Afterword to Silent Workplace

Whenever we meet someone new, one of the first things we learn about them is what they do for a living. “Hi, I’m so-and-so, and I’m a teacher (or machinist, or waitress, or lawyer, or nanny).” We do this because what-we-do is considered a summary of who-we-are.

If an individual says they’re a doctor, we conjure up an immediate image, one that’s different from that of a hair stylist, foundry worker, or accountant. In short, knowing what a person does for a living, gives us a sampling of their personality, perhaps their level of education, maybe even an idea of where, and how, they live.

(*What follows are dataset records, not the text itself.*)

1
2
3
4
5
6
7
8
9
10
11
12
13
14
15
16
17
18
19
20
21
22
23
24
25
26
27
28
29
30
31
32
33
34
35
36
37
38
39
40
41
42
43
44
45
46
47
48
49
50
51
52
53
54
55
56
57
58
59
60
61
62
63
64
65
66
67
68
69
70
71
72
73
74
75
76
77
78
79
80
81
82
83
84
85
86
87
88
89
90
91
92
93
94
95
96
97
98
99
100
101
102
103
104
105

Sometimes, I catch myself guessing the occupations of others. For example, if I’m waiting in line, I’ll speculate about the people around me. There’s a man in jeans and T-shirt, with a dark tan—he probably does outdoor manual labor. Or that woman wearing an expensive blue suit—she could be an executive.

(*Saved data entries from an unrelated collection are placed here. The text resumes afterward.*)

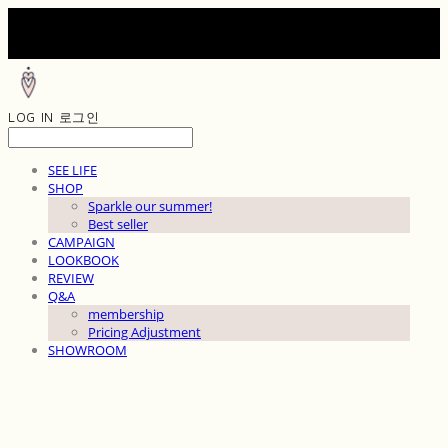
LOG IN
로그인
SEE LIFE
SHOP
Sparkle our summer!
Best seller
CAMPAIGN
LOOKBOOK
REVIEW
Q&A
membership
Pricing Adjustment
SHOWROOM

In a related manner, when I wander around a closed-up business, I find myself visualizing the men and women who worked there. It’s not their faces I see, but what they wore, and what they did, week after week—sometimes for decades. By standing where they stood, where they spent their days (or nights on a graveyard shift), I feel I can get a picture of who they were.

Of course, I know I’m relying on preconceived ideas, guesswork, and stereotypes, as we all do. No occupation can completely define anyone—not what a person reads, the music he listens to, or what food she prefers. It reveals nothing about a spouse, children, pets, or hobbies. Despite this, we continue to identify others, and ourselves, by how a paycheck is earned—it’s almost who we are.

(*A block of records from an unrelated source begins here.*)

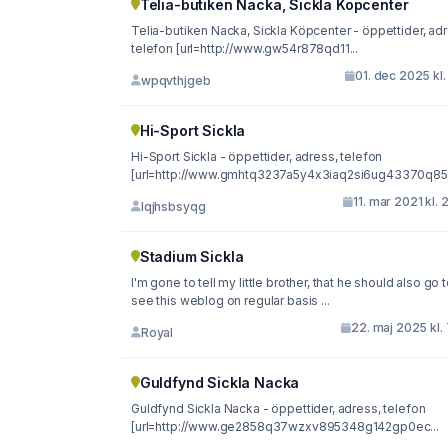
Telia-butiken Nacka, Sickla Köpcenter
Telia-butiken Nacka, Sickla Köpcenter - öppettider, ad
telefon [url=http://www.gw54r878qd11...
01. dec 2025 kl.
wpqvthjgeb
Hi-Sport Sickla
Hi-Sport Sickla - öppettider, adress, telefon
[url=http://www.gmhtq3237a5y4x3iaq2si6ug43370q85s.
11. mar 2021 kl. 
lqjhsbsyqg
Stadium Sickla
I'm gone to tell my little brother, that he should also go to
see this weblog on regular basis ...
22. maj 2025 kl.
Royal
Guldfynd Sickla Nacka
Guldfynd Sickla Nacka - öppettider, adress, telefon
[url=http://www.ge2858q37wzxv895348g142gp0ec...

Because the silent workplaces on these pages have been central to the identities of so many owners and employees, over so many years, I feel these empty buildings are physical monuments to those lives. They are visible, tangible examples of our state’s working legacy, and are essential to our collective Hoosier identity. They’re not just derelict structures from an earlier time, but the material remains of once-vital enterprise, and they need to be honored.

As a final note, I’d like to warmly thank Gayle and Bill Cook for sharing their perceptive observations and commentary in the Foreword to Silent Workplace. The Cooks have restored a wide range of Indiana’s fading commercial buildings. And they deeply appreciate their importance to those who came before us, those living today, and to all who will come after. I’m grateful to have them as a part of this book.